You can read the op-ed on the New York Times website.

Comments (4)

  1. Submitted by Ray Schoch on 11/14/2013 - 11:31 am.

    Amen

    …to Drs. Redburg and Abramson.

    The negative side effects of statins have been massively underreported, while the positives have been overemphasized. After more than a decade of taking low-dose statin drugs to deal with cholesterol issues, I’d read enough about negative side effects that I announced to my doctor that I was — as an experiment — going to quit taking them. His response, somewhat skeptical, was “OK, but if the numbers aren’t controlled, I’m going to push for you to get right back on them.” Six months later, a full blood workup showed that my “bad” cholesterol numbers had not only not increased, but had actually decreased somewhat from what they’d been at the previous full blood workup when I WAS taking statins.

    Results were the same 6 months later. LDL cholesterol remained well below 200, other numbers were relatively unchanged, my BP remains in the low 120s over 60s, pulse in the 60s, and so on. I’m medication-free, and in my 70th year. Not everyone will be so lucky, certainly, but there are plenty of good reasons to shy away from the quintessentially-American syndrome of trying to medicate our way to good health.

    Eat a lot less beef, lots more fruits and veggies, and get up out of that chair, turn off the TV, and DO something. It’s a combination that will have health benefits far beyond what a statin pill can offer.

    • Submitted by Lance Groth on 11/14/2013 - 04:31 pm.

      One quibble

      Good for you, and your advice is sound, except that I have one small “bone” to pick with this:

      “Eat a lot less beef” This should be cast as “eat a lot less grain-fed (commercial) beef”. Because grass-fed beef is not an issue re-cholesterol, and is in fact a healthy source of protein, just as is grass-fed bison. Eat all of that you want. The old saw about red meat being bad for you is true only because of the way commercial beef is raised and fed with corn, which is bad for both cattle and humans.

      The other problem with the statin recommendation, in addition to those noted, is that there are 2 kinds of LDL cholesterol molecules, one of which is a health concern, while the other is not. Lumping them together as just “LDL” only muddies the issue. Blood levels of each need to be parsed out before an intelligent decision can be made about possible intervention.

      I would not take statins regardless.

  2. Submitted by Ann Spencer on 11/14/2013 - 03:59 pm.

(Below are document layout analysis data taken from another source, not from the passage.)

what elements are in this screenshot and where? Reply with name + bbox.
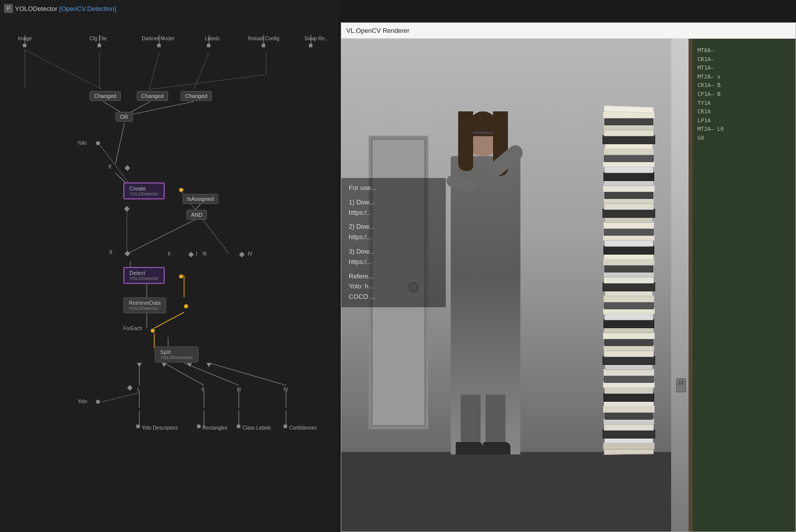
roman-2: II: [168, 251, 171, 257]
detect-output-port: [179, 274, 183, 278]
title-bar: P YOLODetector [OpenCV.Detection]: [4, 4, 116, 13]
conf-label: Confidences: [289, 425, 317, 431]
swap-port: [309, 44, 312, 47]
svg-line-6: [149, 75, 266, 89]
class-labels-label: Class Labels: [242, 425, 271, 431]
split-node[interactable]: Split YOLODescriptor: [155, 347, 199, 362]
image-label: Image: [18, 36, 32, 41]
shoe-right: [483, 442, 510, 454]
bottom-iv: IV: [284, 387, 288, 392]
labels-port: [207, 44, 210, 47]
chalk-text: MT0A— CR1A— MT1A— MT2A— x CR1A— B CP1A— …: [697, 46, 724, 143]
paper-stack: [601, 106, 656, 454]
svg-line-11: [99, 143, 129, 184]
chalkboard: MT0A— CR1A— MT1A— MT2A— x CR1A— B CP1A— …: [689, 39, 796, 532]
yolo-bottom-label: Yolo: [78, 399, 87, 404]
foreach-label: ForEach: [123, 326, 142, 331]
conf-port: [284, 425, 287, 428]
roman-4: IV: [248, 251, 252, 257]
bottom-diamond: [127, 385, 132, 390]
changed-node-3[interactable]: Changed: [181, 91, 212, 101]
yolo-desc-label: Yolo Descriptors: [142, 425, 178, 431]
photo-container: MT0A— CR1A— MT1A— MT2A— x CR1A— B CP1A— …: [341, 39, 796, 532]
foreach-port: [151, 329, 155, 333]
yolo-desc-port: [136, 425, 140, 428]
figure-silhouette: [441, 82, 540, 454]
power-outlet: [676, 378, 686, 392]
split-tri-4: [206, 363, 211, 367]
rect-label: Rectangles: [202, 425, 227, 431]
rect-port: [197, 425, 200, 428]
roman-3: III: [202, 251, 206, 257]
photo-text-ref: Refere... Yolo: h... COCO ...: [349, 271, 438, 302]
changed-node-2[interactable]: Changed: [137, 91, 168, 101]
p-badge: P: [4, 4, 13, 13]
cfg-file-label: Cfg File: [90, 36, 106, 41]
yolo-left-port: [96, 141, 100, 145]
detect-node[interactable]: Detect YOLODetector: [123, 267, 165, 284]
class-labels-port: [237, 425, 240, 428]
renderer-titlebar: VL.OpenCV Renderer: [341, 23, 796, 39]
svg-line-28: [209, 363, 286, 385]
svg-line-10: [115, 123, 124, 164]
labels-label: Labels: [205, 36, 219, 41]
darknet-port: [157, 44, 161, 47]
svg-line-22: [154, 312, 184, 328]
if1-label: If: [108, 164, 111, 170]
yolo-left-label: Yolo: [77, 140, 87, 146]
split-tri-2: [162, 363, 167, 367]
svg-line-1: [25, 50, 102, 89]
svg-line-9: [132, 101, 194, 114]
retrieve-data-node[interactable]: RetrieveData YOLODetector: [123, 297, 166, 313]
image-port: [23, 44, 26, 47]
svg-line-27: [184, 363, 239, 385]
if2-diamond: [124, 251, 130, 256]
reload-port: [262, 44, 265, 47]
bottom-iii: III: [237, 387, 241, 392]
svg-line-26: [164, 363, 204, 385]
swap-label: Swap Re...: [304, 36, 329, 41]
hair-left: [458, 111, 473, 171]
photo-text-line1: For use...: [349, 183, 438, 193]
create-node[interactable]: Create YOLODetector: [123, 182, 165, 199]
shoe-left: [456, 442, 483, 454]
svg-line-15: [129, 220, 195, 253]
title-link[interactable]: [OpenCV.Detection]: [59, 5, 116, 12]
split-tri-1: [137, 363, 142, 367]
svg-line-4: [194, 52, 209, 89]
roman-diamond-2: [239, 252, 244, 257]
retrieve-output-port: [184, 304, 188, 308]
bottom-ii: II: [201, 387, 204, 392]
renderer-content: MT0A— CR1A— MT1A— MT2A— x CR1A— B CP1A— …: [341, 39, 796, 532]
darknet-label: Darknet Model: [142, 36, 174, 41]
changed-node-1[interactable]: Changed: [90, 91, 121, 101]
photo-text-s2: 2) Dow... https:/...: [349, 222, 438, 243]
roman-diamond-1: [188, 252, 194, 257]
roman-1: I: [196, 251, 198, 257]
photo-text-overlay: For use... 1) Dow... https:/... 2) Dow..…: [341, 178, 446, 307]
node-graph: P YOLODetector [OpenCV.Detection]: [0, 0, 338, 532]
create-output-port: [179, 188, 183, 192]
cfg-file-port: [98, 44, 101, 47]
renderer-title: VL.OpenCV Renderer: [346, 27, 409, 34]
reload-label: Reload Config: [248, 36, 279, 41]
photo-text-s1: 1) Dow... https:/...: [349, 197, 438, 218]
and-node[interactable]: AND: [187, 210, 207, 220]
photo-text-s3: 3) Dow... https:/...: [349, 247, 438, 267]
or-node[interactable]: OR: [115, 112, 133, 122]
split-tri-3: [187, 363, 192, 367]
svg-line-33: [102, 393, 139, 402]
svg-line-3: [149, 52, 159, 89]
yolo-bottom-port: [96, 400, 100, 404]
if2-label: If: [109, 250, 112, 255]
if1-diamond: [124, 165, 130, 171]
bottom-i: I: [137, 387, 139, 392]
app-title: YOLODetector: [15, 5, 57, 12]
is-assigned-node[interactable]: IsAssigned: [183, 194, 218, 204]
renderer-window: VL.OpenCV Renderer: [341, 22, 796, 532]
glasses: [471, 132, 496, 134]
wires-canvas: [0, 0, 338, 532]
create-diamond-port: [124, 206, 129, 211]
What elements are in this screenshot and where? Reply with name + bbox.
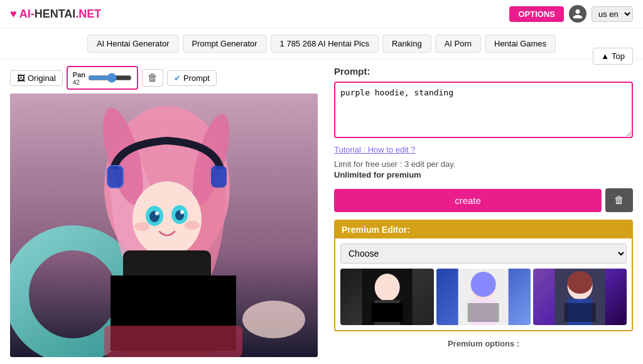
- prompt-button-label: Prompt: [183, 73, 210, 83]
- create-button[interactable]: create: [334, 189, 602, 212]
- svg-rect-22: [104, 326, 242, 357]
- image-container: [10, 94, 318, 357]
- options-button[interactable]: OPTIONS: [509, 6, 564, 22]
- nav-ranking[interactable]: Ranking: [382, 35, 431, 53]
- logo-hentai: HENTAI: [35, 8, 76, 20]
- header-right: OPTIONS us en fr de: [509, 5, 633, 23]
- account-icon[interactable]: [569, 5, 586, 23]
- unlimited-text: Unlimited for premium: [334, 170, 633, 179]
- svg-point-15: [155, 211, 159, 215]
- nav-ai-hentai-pics[interactable]: 1 785 268 AI Hentai Pics: [271, 35, 379, 53]
- heart-icon: ♥: [10, 8, 17, 21]
- right-panel: Prompt: purple hoodie, standing Tutorial…: [334, 66, 633, 357]
- chevron-up-icon: ▲: [601, 51, 609, 61]
- logo: ♥ AI-HENTAI.NET: [10, 8, 101, 21]
- pan-label: Pan: [73, 71, 85, 78]
- pan-sub: 42: [73, 79, 85, 86]
- prompt-textarea[interactable]: purple hoodie, standing: [334, 82, 633, 138]
- nav-prompt-generator[interactable]: Prompt Generator: [183, 35, 267, 53]
- prompt-button[interactable]: ✔ Prompt: [167, 70, 217, 86]
- logo-net: .NET: [75, 8, 101, 20]
- svg-point-16: [180, 210, 184, 214]
- pan-labels: Pan 42: [73, 70, 85, 86]
- original-label: Original: [28, 73, 56, 83]
- language-select[interactable]: us en fr de: [592, 6, 633, 22]
- delete-button[interactable]: 🗑: [142, 69, 163, 87]
- logo-text: AI-HENTAI.NET: [19, 8, 102, 21]
- create-row: create 🗑: [334, 188, 633, 212]
- nav-ai-porn[interactable]: AI Porn: [435, 35, 481, 53]
- anime-image: [10, 94, 318, 357]
- top-button[interactable]: ▲ Top: [593, 48, 633, 65]
- premium-editor: Premium Editor: Choose Option 1 Option 2…: [334, 220, 633, 331]
- clear-button[interactable]: 🗑: [605, 188, 633, 212]
- pan-control: Pan 42: [67, 66, 138, 90]
- svg-point-17: [134, 222, 149, 231]
- svg-point-24: [375, 274, 400, 301]
- pan-slider[interactable]: [88, 73, 132, 83]
- logo-ai: AI-: [19, 8, 35, 20]
- tutorial-link[interactable]: Tutorial : How to edit ?: [334, 145, 633, 154]
- svg-rect-26: [372, 303, 403, 322]
- premium-editor-header: Premium Editor:: [335, 221, 632, 238]
- premium-options-label: Premium options :: [334, 339, 633, 348]
- limit-info: Limit for free user : 3 edit per day. Un…: [334, 159, 633, 179]
- nav-hentai-games[interactable]: Hentai Games: [485, 35, 556, 53]
- svg-rect-9: [211, 166, 227, 188]
- top-label: Top: [612, 51, 625, 61]
- main-content: 🖼 Original Pan 42 🗑 ✔ Prompt: [0, 60, 643, 363]
- checkmark-icon: ✔: [174, 73, 181, 83]
- svg-rect-36: [564, 303, 595, 322]
- preview-image-2[interactable]: [436, 269, 530, 325]
- preview-images: [340, 269, 627, 325]
- header: ♥ AI-HENTAI.NET OPTIONS us en fr de: [0, 0, 643, 28]
- svg-point-21: [242, 301, 305, 338]
- trash-icon: 🗑: [614, 195, 624, 205]
- preview-image-3[interactable]: [533, 269, 627, 325]
- choose-select[interactable]: Choose Option 1 Option 2 Option 3: [340, 244, 627, 264]
- nav-ai-hentai-generator[interactable]: AI Hentai Generator: [87, 35, 179, 53]
- navigation-bar: AI Hentai Generator Prompt Generator 1 7…: [0, 28, 643, 60]
- svg-rect-31: [468, 303, 499, 322]
- limit-free-text: Limit for free user : 3 edit per day.: [334, 159, 455, 169]
- prompt-heading: Prompt:: [334, 66, 633, 77]
- svg-rect-7: [107, 166, 123, 188]
- svg-point-10: [132, 181, 202, 257]
- left-panel: 🖼 Original Pan 42 🗑 ✔ Prompt: [10, 66, 324, 357]
- svg-point-29: [471, 272, 496, 297]
- image-toolbar: 🖼 Original Pan 42 🗑 ✔ Prompt: [10, 66, 324, 90]
- svg-point-18: [185, 221, 200, 230]
- image-icon: 🖼: [17, 73, 25, 83]
- premium-editor-body: Choose Option 1 Option 2 Option 3: [335, 238, 632, 330]
- preview-image-1[interactable]: [340, 269, 434, 325]
- svg-point-34: [567, 271, 592, 294]
- original-button[interactable]: 🖼 Original: [10, 70, 63, 86]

    It always surprises me

    that people are so quick to shout “Rationing!” whenever this or that group recommends LESS treatment but seem blind to the financial incentives favoring MORE treatment.

    We ought to be highly skeptical of any recommendation that 1/3 of adults take a prescription medication with known adverse side effects daily, year in and year out, for decades. The money to be made is enormous. We need to be darn sure that the recommendations are based on sound science and truly objective analysis, uninfluenced by the pharmaceutical companies.

  3. Submitted by Paul Brandon on 11/14/2013 - 07:09 pm.

    One problem with medical research as a basis

    for action is publication bias.
    Given the funding for most researchers and journals, positive outcomes are more likely to be published than negative ones. Benefits are weighted more highly than risks.
    For that reason, given a choice between equivalent medications I’ll pick the one with the longest track record, so that side effects are more likely to have been reported.

    The other problem is markers vs. end points.
    It’s much easier to collect data 5 or ten years down the road on markers for mortality, such as high cholesterol or triglyceride levels, on the assumption that this will eventually be followed by actual effects on mortality.
    The few studies that have in fact compared markers to mortality have found that the relationship can be quite weak.
    That’s why the study questions whether a correlation between natural blood measures and mortality implies that lowering those measures through drugs will have a causal effect on mortality.
    So I’ll second Ray’s recommendation that ‘when in doubt, don’t’.